The Work
September 2, 2008 7:03 PM
S&C, Shearman Leading on $14 Billion German Banking Deal
Posted by Brian Baxter
One of the world's largest international insurance and finance companies, Munich-based Allianz, announced on Sunday that it would sell its Dresdner Bank unit to Frankfurt-based Commerzbank for $14.4 billion in a two-part stock and cash transaction.
New York firms Sullivan & Cromwell and Shearman & Sterling are representing the two German giants on the deal, which will keep Frankfurt-based Dresdner Bank in German hands.
Shearman co-managing partner Georg Thoma, who also heads the firm's German operations, led a 19-lawyer team from the firm advising Allianz.
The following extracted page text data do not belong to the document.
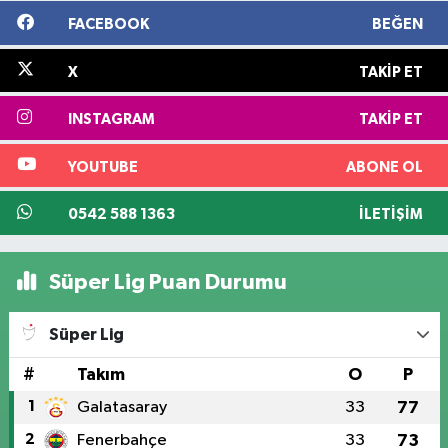
FACEBOOK
BEĞEN
X
TAKIP ET
INSTAGRAM
TAKIP ET
YOUTUBE
ABONE OL
0542 588 1363
İLETIŞIM
Süper Lig Puan Durumu
Süper Lig
#
Takım
O
P
1
Galatasaray
33
77
2
Fenerbahçe
33
73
M&A partners Roger Kiem, Thomas König, Hans Diekmann, and Hans Jürgen Meyer-Lindemann, finance partner Ian Harvey-Samuel, M&A associates Andreas Merkner, Jan Schapmann, Michael Schmidt-Versteyl, Patrick Heid, Andreas Wieland, Ulrich Becker, Christine Koch, Jens Riedel, Stefan Falge, capital markets associates Katja Kaulamo and Stefan Otten, and antitrust associates Mathias Stöcker, Jan Hendrik Wiethoff, and Fabian Kaiser also advised on the deal.
"Allianz has been a longtime client of the firm," says Dusseldorf-based Meyer-Lindemann, noting that Shearman also represented the company in its initial July 2001 acquisition of Dresdner for nearly $20 billion.
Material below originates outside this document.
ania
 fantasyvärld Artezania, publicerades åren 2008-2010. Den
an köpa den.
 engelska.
The nearly $6 billion markdown is in part a result of consolidation in the German banking industry due to the subprime crisis. The current deal is structured in two stages, which allows Commerzbank to cut costs at Dresdner while Allianz retains a 30 percent stake in the struggling bank.
S&C M&A partner Wolfgang Feuring, the managing partner of the firm's Frankfurt office, is leading the legal team advising Commerzbank, Germany's second-largest bank, on the acquisition. The firm declined to comment on the deal or to provide a listing of additional attorney names.
While the deal will significantly increase the size of Commerzbank's customer base--making it the largest in Germany--the company still lags behind German banking kingpin Deutsche Bank in terms of overall assets.
Beijing-based China Development Bank reportedly offered more money to Allianz for Dresdner, but political concerns apparently helped swing the deal in Commerzbank's favor.
The transaction is expected to close by the end of 2009 pending regulatory approvals.